New Bedford is in a miniscule nook completely covered by two pipe cleaner pieces. I wonder if the conservators peeped between those pieces to see if she'd sneaked a special embroidered marker there for her hometown?


Here's my own hometown, below. I think it's interesting that she embroidered the names of the indigenous nations there, as she knew them:


My love for Moana is a running family joke, as is the fact that whenever we buy a month of Disney+ so we can watch the latest Star Wars or Marvel or Percy Jackson series, I also basically end up watching Moana every single day of that month. And sometimes in conversations or via text, I will randomly exhort my child or partner to "consider the coconut. Consider its tree," then continue to extol how we can "make our nets from the fibers," and "use the leaves to build fires," etc. I promise that I'm very fun to be around!

Anyway, does the below informational signage not sound EXACTLY like that song? I cackled when I saw it, lol:


There actually wasn't a ton about whaling itself at the museum, which I appreciated because whaling is pretty disturbing. Instead, it was information about whales--



--the culture of the appreciation, observation, and study of whales--




--and the culture of the whalers and those who worked on the whaling ships.

Included in this, I was delighted to see museum evidence of one of my Special Interests, historical boyfriends! It's still an open question among scholars how subversive queer expression would have even been on whaling ships during this time and place--perhaps not very!--but some of the very few first-person narratives known today include some intriguing ambiguity.



Just a few days after this, she'd be setting sail on her own tall ship not completely unlike this one!


After seeing the rest of the sites--and getting our passport stamps, of course!--I'd had a couple of other spots in mind to visit--


--but considering that I'd also spent the entire day bragging about how I'd been to the Cape Cod National Seashore twice in a matter of weeks and had seen copious sea lions both times, the kid decided that what she'd really like to do with our evening is go see some sea lions.

So we did!





You can tell I'm with one of my kids when I start taking photos of rocks and shells and weird stuff on the ground. If you're not obsessed with examining things that would be just perfect for your nature table, were you even a homeschooler?



This kid is definitely the beachiest one in the family after me, and she'd probably be even beachier than me if she wasn't so fair-skinned. So it was nice to hang out with someone who accidentally ended up getting just as wet as I accidentally ended up getting!





And this time I didn't have to dread driving back down the peninsula in the dark, because I had a confident and capable fellow adult to do it for me!

Afterwards, we picked up more pizza from the place next door to my hotel, and had settled in for our own little Family Movie Night, when the kid got a text from one of her fellow sea friends that it was going to be a good night for seeing bioluminescence. By this time, she'd seen the phenomenon several times herself, but I had never, so we hopped back in the car and went on another adventure!

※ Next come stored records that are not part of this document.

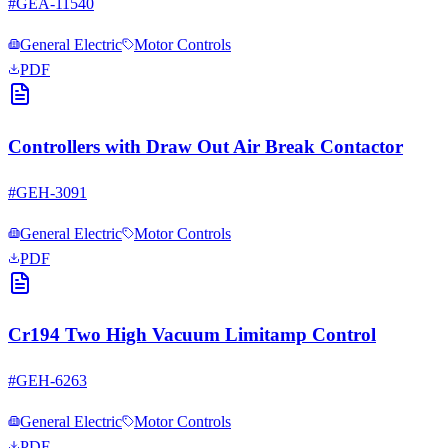
#
GEA-11540
General Electric
Motor Controls
PDF
Controllers with Draw Out Air Break Contactor
#
GEH-3091
General Electric
Motor Controls
PDF
Cr194 Two High Vacuum Limitamp Control
#
GEH-6263
General Electric
Motor Controls
PDF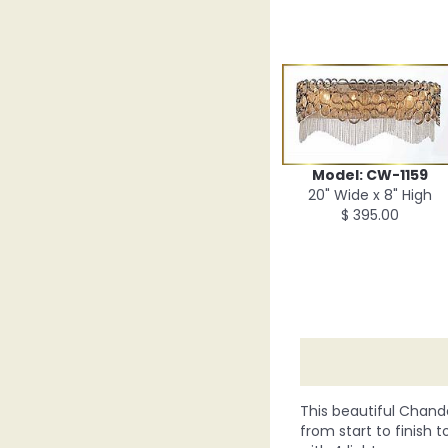
Model: CW-1159
20" Wide x 8" High
$ 395.00
This beautiful Chande
from start to finish t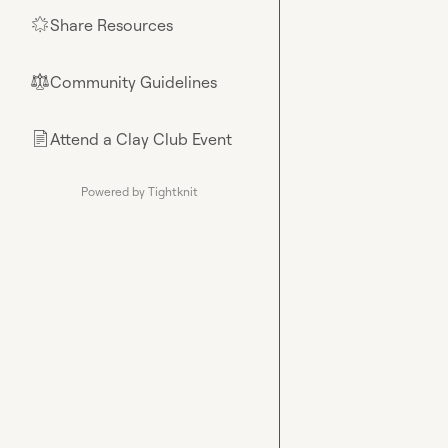
Share Resources
🌟
Community Guidelines
⚖︎
Attend a Clay Club Event
📄
Powered by Tightknit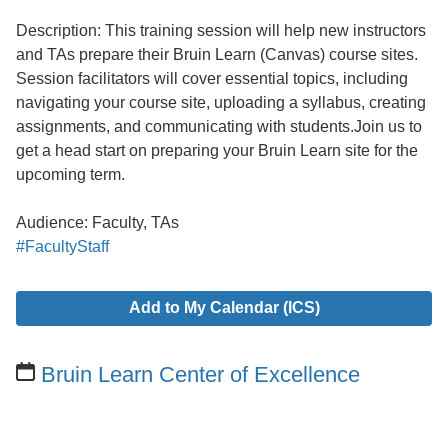
Description: This training session will help new instructors
and TAs prepare their Bruin Learn (Canvas) course sites.
Session facilitators will cover essential topics, including
navigating your course site, uploading a syllabus, creating
assignments, and communicating with students.Join us to
get a head start on preparing your Bruin Learn site for the
upcoming term.
Audience: Faculty, TAs
#FacultyStaff
Add to My Calendar (ICS)
Bruin Learn Center of Excellence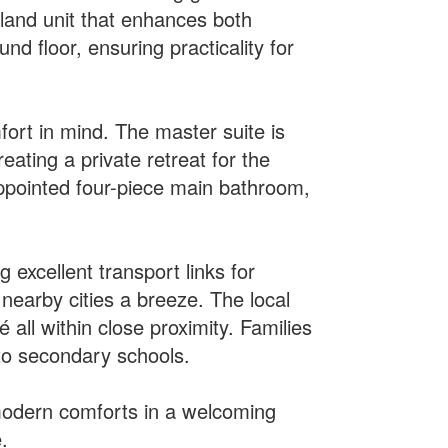
sland unit that enhances both
d floor, ensuring practicality for
ort in mind. The master suite is
eating a private retreat for the
appointed four-piece main bathroom,
 excellent transport links for
nearby cities a breeze. The local
 all within close proximity. Families
 to secondary schools.
g modern comforts in a welcoming
.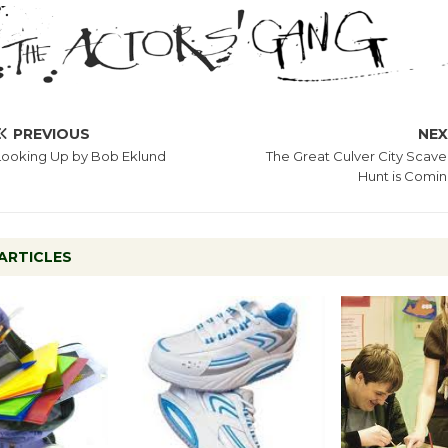
PREVIOUS
NE
Looking Up by Bob Eklund
The Great Culver City Scav
Hunt is Comi
ARTICLES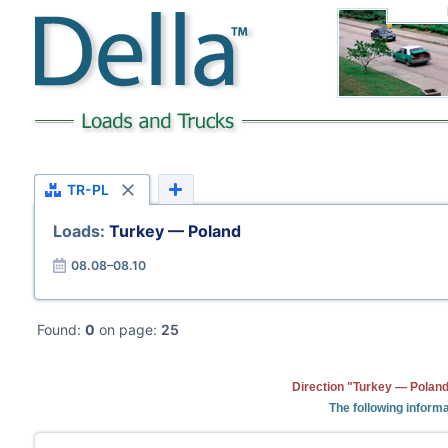
TR-PL
Loads:
Turkey — Poland
08.08–08.10
Found:
0
on page:
25
Direction "Turkey — Poland
The following informa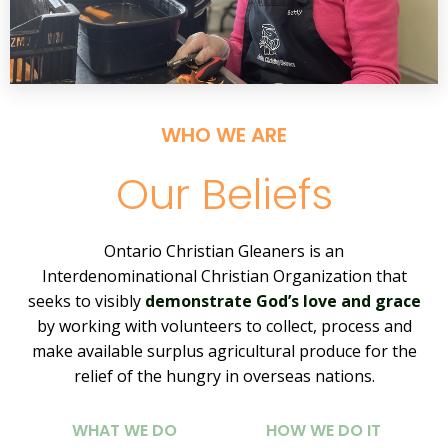
WHO WE ARE
Our Beliefs
Ontario Christian Gleaners is an
Interdenominational Christian Organization that
seeks to visibly
demonstrate God’s love and grace
by working with volunteers to collect, process and
make available surplus agricultural produce for the
relief of the hungry in overseas nations.
WHAT WE DO
HOW WE DO IT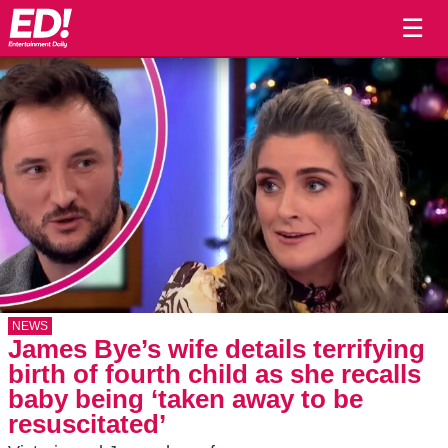
☰
NEWS
James Bye’s wife details terrifying
birth of fourth child as she recalls
baby being ‘taken away to be
resuscitated’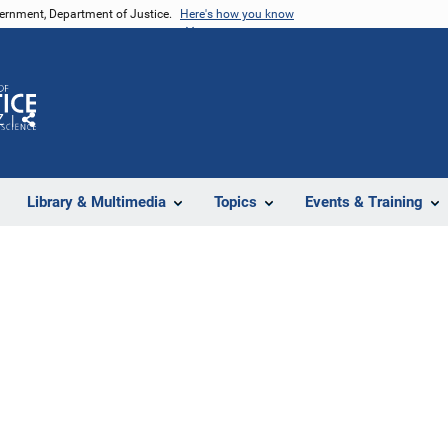
vernment, Department of Justice.
Here's how you know
Z
Share
Library & Multimedia
Topics
Events & Training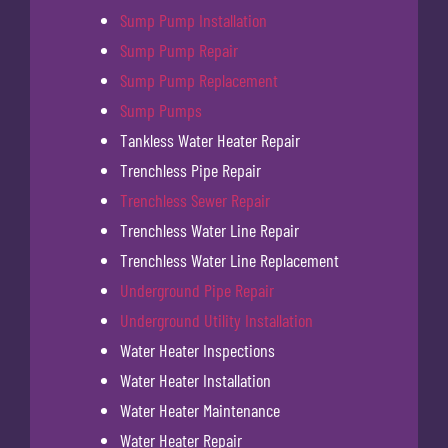
Sump Pump Installation
Sump Pump Repair
Sump Pump Replacement
Sump Pumps
Tankless Water Heater Repair
Trenchless Pipe Repair
Trenchless Sewer Repair
Trenchless Water Line Repair
Trenchless Water Line Replacement
Underground Pipe Repair
Underground Utility Installation
Water Heater Inspections
Water Heater Installation
Water Heater Maintenance
Water Heater Repair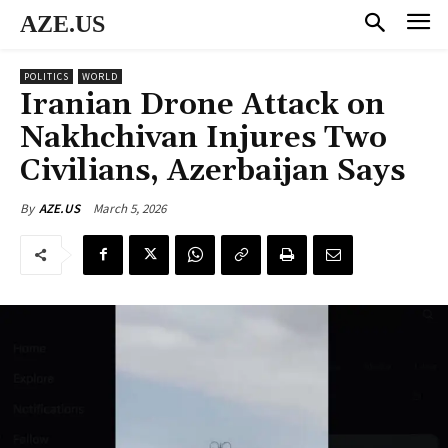
AZE.US
POLITICS
WORLD
Iranian Drone Attack on
Nakhchivan Injures Two
Civilians, Azerbaijan Says
March 5, 2026
By
AZE.US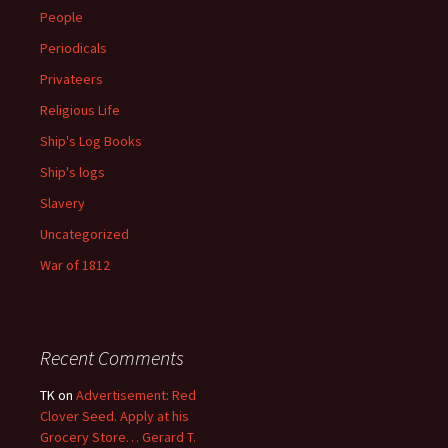
People
Periodicals
Privateers
Religious Life
Ship's Log Books
Ship's logs
Slavery
Uncategorized
War of 1812
Recent Comments
TK
on
Advertisement: Red
Clover Seed. Apply at his
Grocery Store… Gerard T.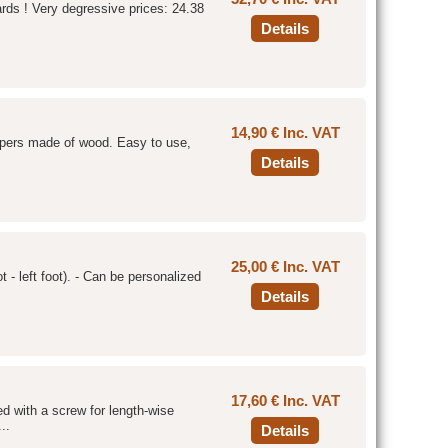
ards ! Very degressive prices: 24.38
Details
14,90 € Inc. VAT
hapers made of wood. Easy to use,
Details
25,00 € Inc. VAT
 - left foot). - Can be personalized
Details
17,60 € Inc. VAT
ped with a screw for length-wise
..
Details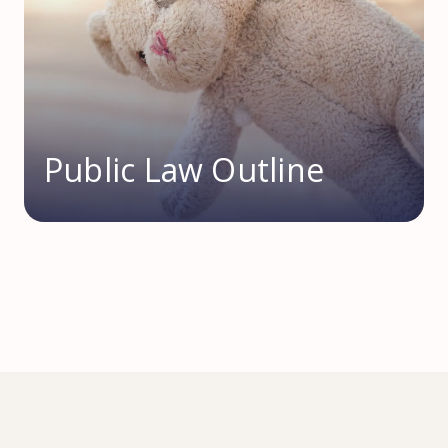
Public Law Outline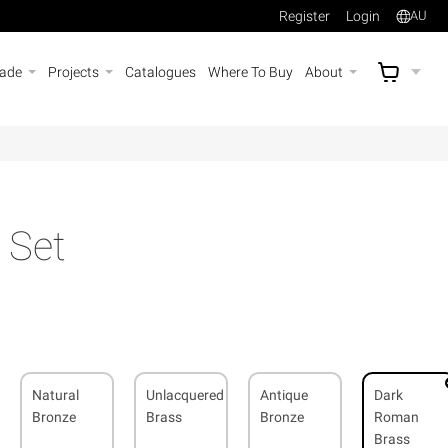
Register
Login
AU
rade
Projects
Catalogues
Where To Buy
About
AU$
A
 Set
Natural
Unlacquered
Antique
Dark
Bronze
Brass
Bronze
Roman
Brass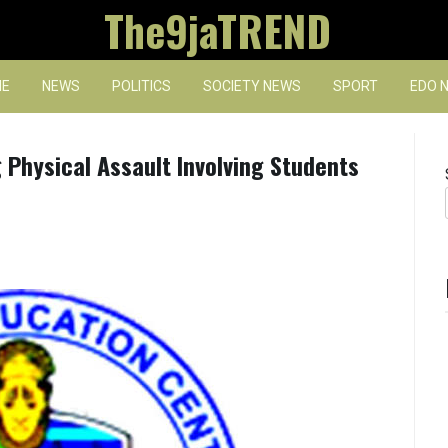
The9jaTREND
E
NEWS
POLITICS
SOCIETY NEWS
SPORT
EDO 
 Physical Assault Involving Students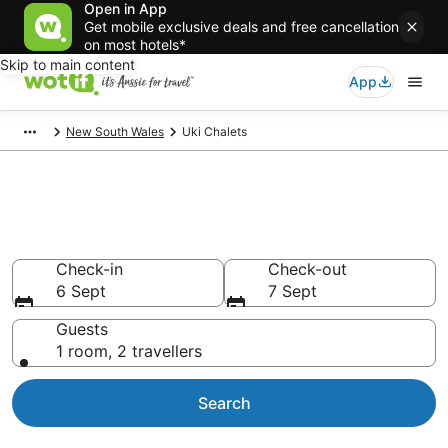
Open in App
Get mobile exclusive deals and free cancellation
on most hotels*
Skip to main content
App
New South Wales
Uki Chalets
Search Uki Chalets from
AU$144
Check-in
Check-out
6 Sept
7 Sept
Guests
1 room, 2 travellers
Search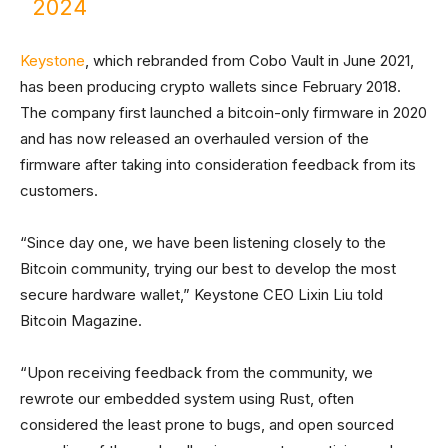
2024
Keystone
, which rebranded from Cobo Vault in June 2021,
has been producing crypto wallets since February 2018.
The company first launched a bitcoin-only firmware in 2020
and has now released an overhauled version of the
firmware after taking into consideration feedback from its
customers.
“Since day one, we have been listening closely to the
Bitcoin community, trying our best to develop the most
secure hardware wallet,” Keystone CEO Lixin Liu told
Bitcoin Magazine.
“Upon receiving feedback from the community, we
rewrote our embedded system using Rust, often
considered the least prone to bugs, and open sourced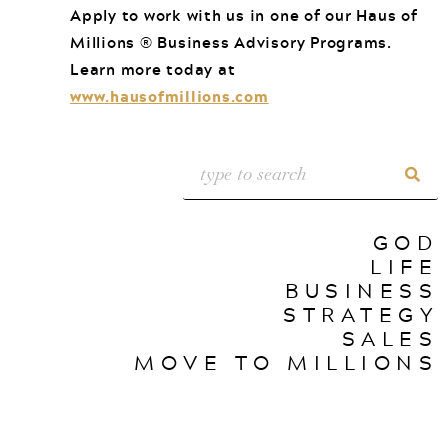
Apply to work with us in one of our Haus of
Millions ® Business Advisory Programs.
Learn more today at
www.hausofmillions.com
GOD
LIFE
BUSINESS
STRATEGY
SALES
MOVE TO MILLIONS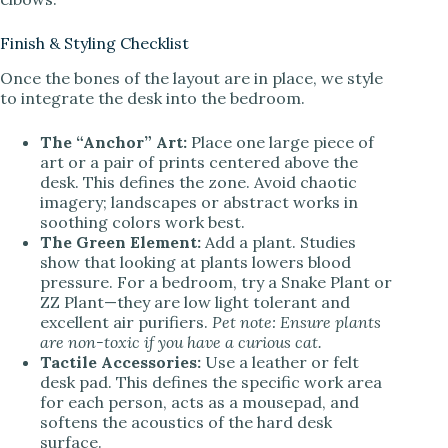
Finish & Styling Checklist
Once the bones of the layout are in place, we style
to integrate the desk into the bedroom.
The “Anchor” Art:
Place one large piece of
art or a pair of prints centered above the
desk. This defines the zone. Avoid chaotic
imagery; landscapes or abstract works in
soothing colors work best.
The Green Element:
Add a plant. Studies
show that looking at plants lowers blood
pressure. For a bedroom, try a Snake Plant or
ZZ Plant—they are low light tolerant and
excellent air purifiers.
Pet note: Ensure plants
are non-toxic if you have a curious cat.
Tactile Accessories:
Use a leather or felt
desk pad. This defines the specific work area
for each person, acts as a mousepad, and
softens the acoustics of the hard desk
surface.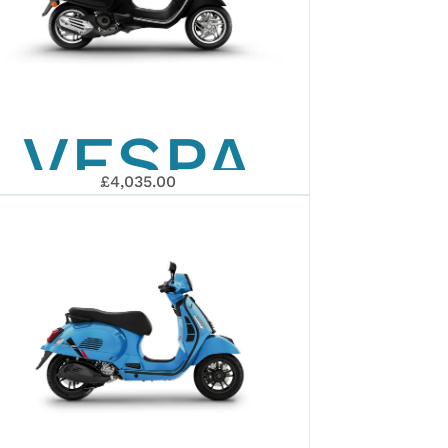
VESPA
£4,035.00
PRIMAVERA
50 2026
ARY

The trouble with the bougie little town where the kid's program is located is that it's a bougie little town. Most of the waterfront is private, with little non-resident access or parking. She and her classmates mostly walked or biked to the beaches, and they all have stories to tell about security guards trying to kick them off of beaches they even had the owner's permission to be at. But the kid knew a couple of places where we could more or less park legally for a bit, assuming we could get in and out before the cops arrived. She directed me to one such place, where I parked, we got out of the car, and a male voice from the darkness immediately called out, "Can I help you?"

I cheerfully replied, "Nope!", and then we cheerfully (but quickly, ahem) ignored Random Man/Cat Burglar/Security Guard/Mob Boss/Serial Killer while we poked around the dark harborside, picking up little sticks and rocks and tossing them into the water to annoy the  phytoplankton to make them bioluminesce at us. It was VERY cool, but as soon as I'd watched it for about five seconds I whispered, "Let's go," the kid replied, "Yep," and we were off. 

We'll see each other again in Auckland!